Hence we must acknowledge and so confront the great changes
impinging upon us by the strident march of technology, no longer in step with
us, but quite possibly ahead of us, determining the path clinical diagnosis
will pursue. Will we stand aside or follow, or find another way to demonstrate
enduring value?
Key Points
- Computers have benefited radiology over the last 25 years,
including cross-sectional imaging, telecommunication and reporting.
- Computer-assisted diagnosis has been more controversial as
to benefits and accuracy.
- Computers can now provide analysis of brain morphology equal
to a neuroradiologist.
- Radiologists need to face the possibility of computer determined diagnosis, and patients may yet prefer it.
References:
Arakeri MP, Reddy G (2015) Computer-aided diagnosis system for tissue characterization of brain tumor on magnetic resonance images. Signal, Image and Video Processing; 9(2): 409-25.

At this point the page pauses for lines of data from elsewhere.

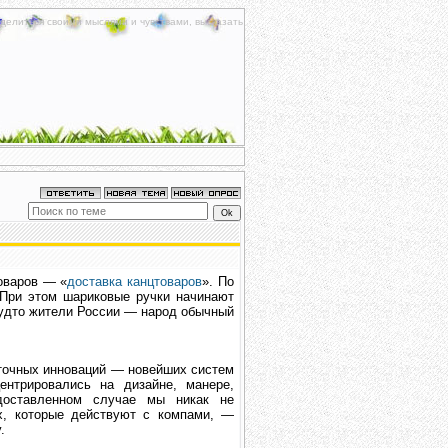
делиться своими мыслями и чувствами, высказать
товаров — «
доставка канцтоваров
». По
При этом шариковые ручки начинают
будто жители России — народ обычный
уточных инноваций — новейших систем
ентрировались на дизайне, манере,
доставленном случае мы никак не
х, которые действуют с компами, —
.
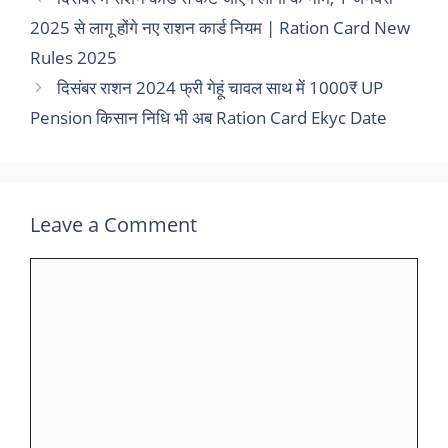
2025 से लागू होंगे नए राशन कार्ड नियम | Ration Card New
Rules 2025
दिसंबर राशन 2024 फ्री गेहूं चावल साथ में 1000₹ UP
Pension किसान निधि भी अब Ration Card Ekyc Date
Leave a Comment
Comment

Friedman TL (2015) Are you sure you want the job? New York Times, 21 October. [Accessed: 1 December 2015] Available from nytimes.com/2015/10/21/opinion/are-you-sure-you-want-the-job. html?_r=0
Gillebert CR, Humphreys GW, Mantini D (2014) Automated delineation of stroke lesions using brain CT images. NeuroImage Clin, 4: 540-8.
Hirai T, Korogi Y, Arimura H et al. (2005) Intracranial aneurysms at MR angiography: effect of computer-aided diagnosis on radiologists’ decision performance. Radiology, 237(2): 605-10.
IBM (2015) Watson to gain ability to “see” with planned $1b acquisition of Merge Healthcare [press release] 6 August. [Accessed: 1 December 2015] Available from www-03.ibm.com/press/us/en/pressrelease/47435.wss
Liao CC, Xiao F, Wong JM et al. (2010) Computer-aided
diagnosis of intracranial hematoma with brain deformation on computed
tomography. Comput Med Imaging Graph, 34(7): 563-71.
Xiao F, Liao CC, Huang KC et al. (2010) Automated assessment of midline shift in head injury patients. Clin Neurol Neurosurg, 112(9): 785-90.